Leaves on the line & low rail adhesion
14 October 2011
"We apologise for the delay – this is due to slipping caused by leaves on the line.” It’s the announcement that causes eyes to roll, and heads to shake in disbelief.
But, come October, it’s a problem that this and every other railway has to face, and as the railway’s least favourite ‘season’ is underway, we thought it would be helpful for customers to explain how exactly ‘a few leaves’ can cause hundreds of tonnes of train to be delayed.
When leaves fall on to the line, particularly in damp or wet weather, the rolling action of passing wheels compresses them, causing a greasy ‘mulch’ to cover the rail.
This mulch is to rails what ice is to roads. It reduces the adhesion, or ‘co-efficient of friction’ to use the technical term, between wheel and rail. Acceleration must be reduced to prevent slipping, and braking distances extended. If you’re a regular customer, you can probably sense the wheel “slipping” on a train if you’re travelling through an area that’s affected. This is why minor delays are more prevalent at this time of year, particularly in the early morning and early evening.

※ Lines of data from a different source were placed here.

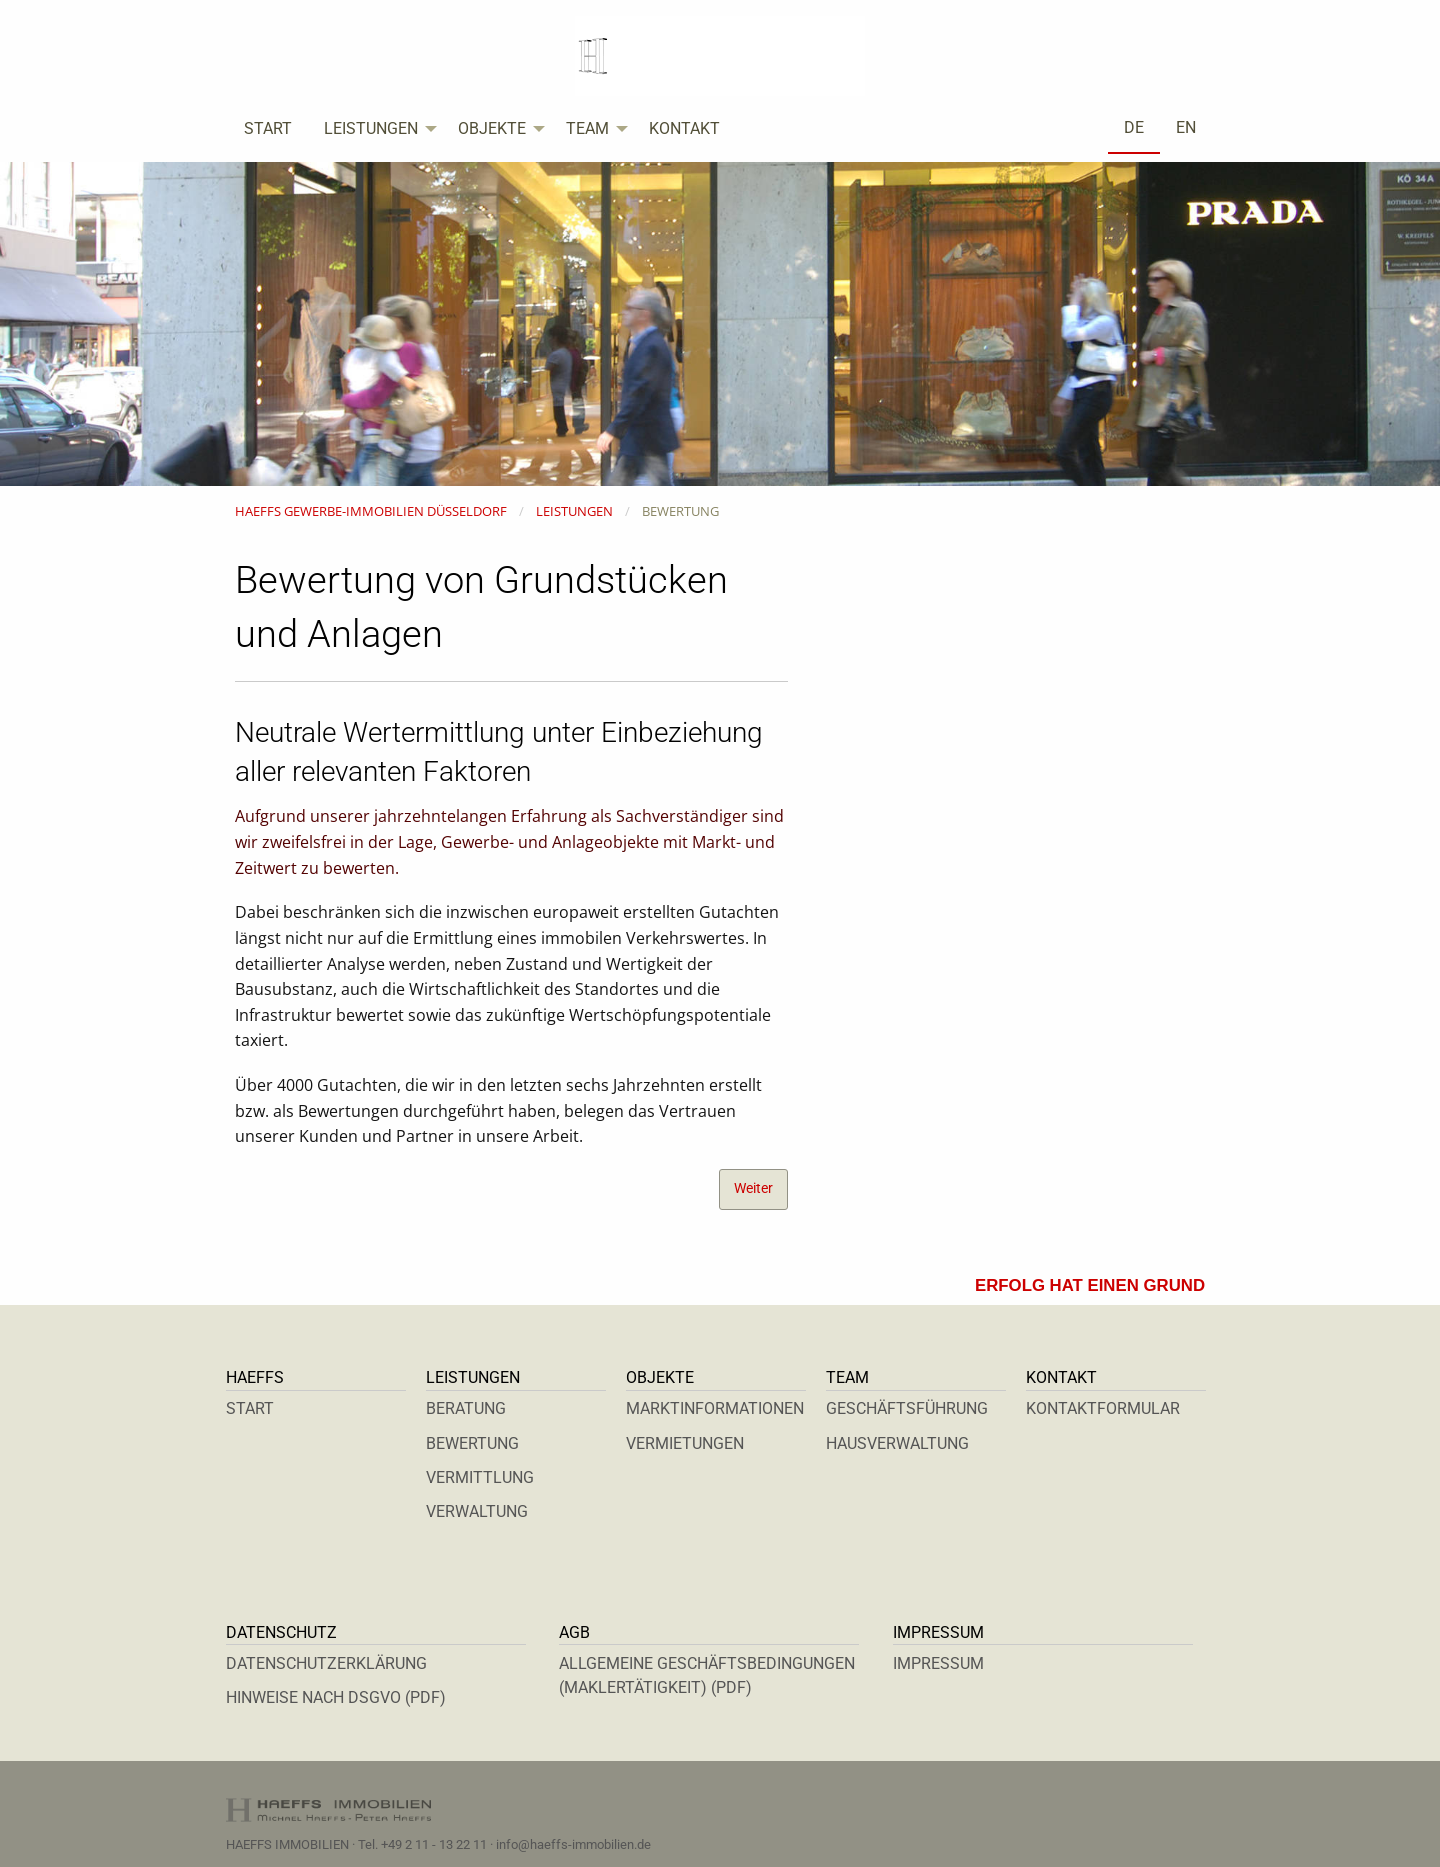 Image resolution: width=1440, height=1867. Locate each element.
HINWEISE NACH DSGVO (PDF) (336, 1697)
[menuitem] (268, 129)
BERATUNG (466, 1408)
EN (1186, 127)
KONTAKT (684, 128)
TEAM (587, 128)
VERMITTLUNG (480, 1477)
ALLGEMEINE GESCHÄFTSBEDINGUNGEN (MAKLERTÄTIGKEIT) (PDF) (707, 1675)
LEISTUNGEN (371, 128)
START (268, 128)
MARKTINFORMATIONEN (715, 1408)
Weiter (753, 1188)
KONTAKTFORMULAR (1103, 1408)
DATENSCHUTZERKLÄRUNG (326, 1663)
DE (1134, 127)
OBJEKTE (492, 128)
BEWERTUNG (472, 1443)
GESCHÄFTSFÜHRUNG (907, 1408)
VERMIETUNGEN (685, 1443)
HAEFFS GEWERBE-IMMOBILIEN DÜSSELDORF (371, 511)
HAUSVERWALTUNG (897, 1443)
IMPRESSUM (938, 1663)
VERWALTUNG (477, 1511) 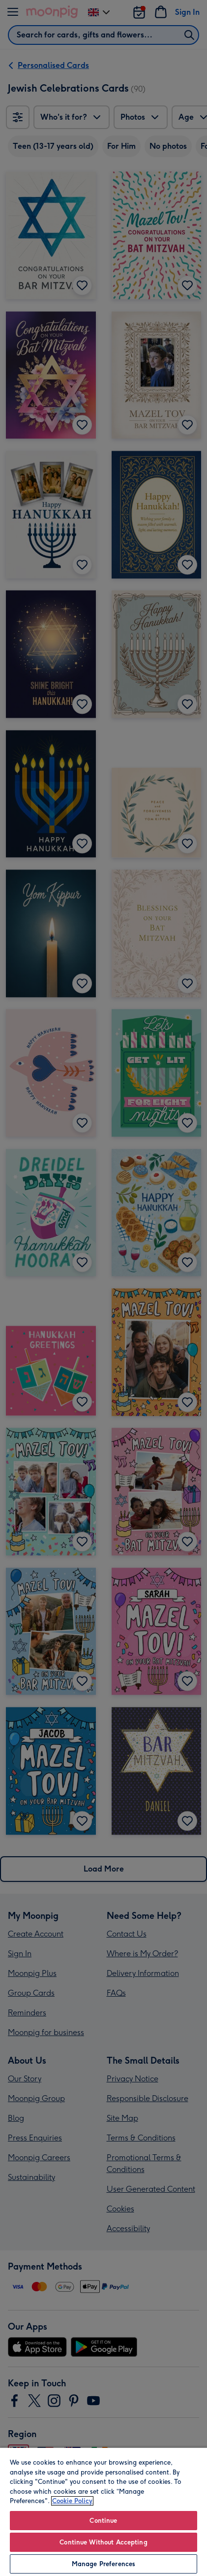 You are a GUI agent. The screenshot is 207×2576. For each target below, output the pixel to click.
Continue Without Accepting (103, 2542)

The leaf mulch can also affect the operation of track circuits. Iarnród Éireann has machinery to address this problem, which operates overnight on key sections of the network, spreading “Sandite” on the line. However, this can only reduce the impact of leaf mulch rather than eliminate it. The mulch is Teflon-like, and even hand-scrubbing could not remove it. We’re not alone in this, as this article shows: http://en.wikipedia.org/wiki/Slippery_rail
The number of weeks this can continue for varies from year to year, depending on weather conditions. However, we will continue to work throughout the period affected to minimise delays on services, and apologise for the inconvenience caused.